In the last 10 years, there has been tremendous growth in India's auto industry and it has been pretty much exposed to all contemporary technologies. Some of this is being used, others not. But, the Indian industry knows what is contemporary and useful. What's being used is partly driven by what the customer wants. If you look at some of the comfort or safety issues, these are driven in part by legislation, in part by market needs. The Indian industry knows what is available on the shelf and, therefore, is in a position to employ a technology appropriately according to a market and a customer's requirements. That said, there are a lot of technologies which an Indian customer may not want, even if it is offered, for reasons of cost or because they are not relevant. There will always be a difference between the technology requirement between a customer in the US or Japan and a customer in India. For instance, night vision technology could be made ready for all bus operators in India, it could easily be made immediately available, but would there be demand? If you ask whether we are providing the right choices to the customer for good value, the Indian customer will definitely say yes. The Indian customer has as much choice as any other customer globally and he has all the technologies at his command. The Indian customer is not being denied.
I think there are two types of innovations that are happening in the IT industry. There is a broad spectrum of technology improvements coming around, which could be exploited with varying levels of success by various industries. RFID is an example. That technology could be used in some industries more productively than in others. We have used RFID to ensure that the right components are being issued to the assembly. When a technology is available, we push new frontiers to see how we can develop our own applications and capabilities. Second, there are specific information technologies for the automotive industry. Let's take the automation of vehicles, for instance - the electronic management of brakes.
There is a chip sitting in there that gets various systems to talk to each other and passes information from one system to another in order to make the vehicle more efficient. That's a key element f competitive product building and competitive business. In my view, even with respect to automotive electronics, which is based on an information technology platform, there are specific requirements in each market that are related to each customer group. Therefore, it is important that we look at what is being developed, how it needs to be customized and how we can derive competitive advantage.
There's another dimension IT specific technologies. We also use IT for a different type of experiment: the transport exchange, for example.

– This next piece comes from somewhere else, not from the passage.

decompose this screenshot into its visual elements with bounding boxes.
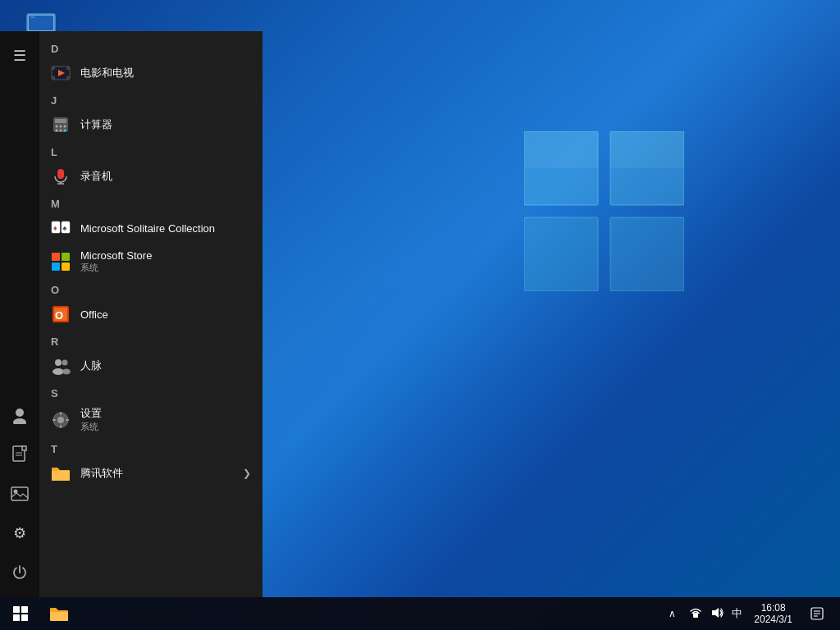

The business objective this exchange is to bring shippers - those who want to send goods - and the transport operators together on an electronic platform. We've got kiosks all over the country. There is a data transaction taking place between the shipper and the transporter and there are new price discoveries on freight, for example, which benefit both. So, in effect, we are using IT to eliminate middlemen, and thus benefit our customers. That is a very different use of IT in that it doesn't directly impact the business that we run- but has 'adjacent' benefits.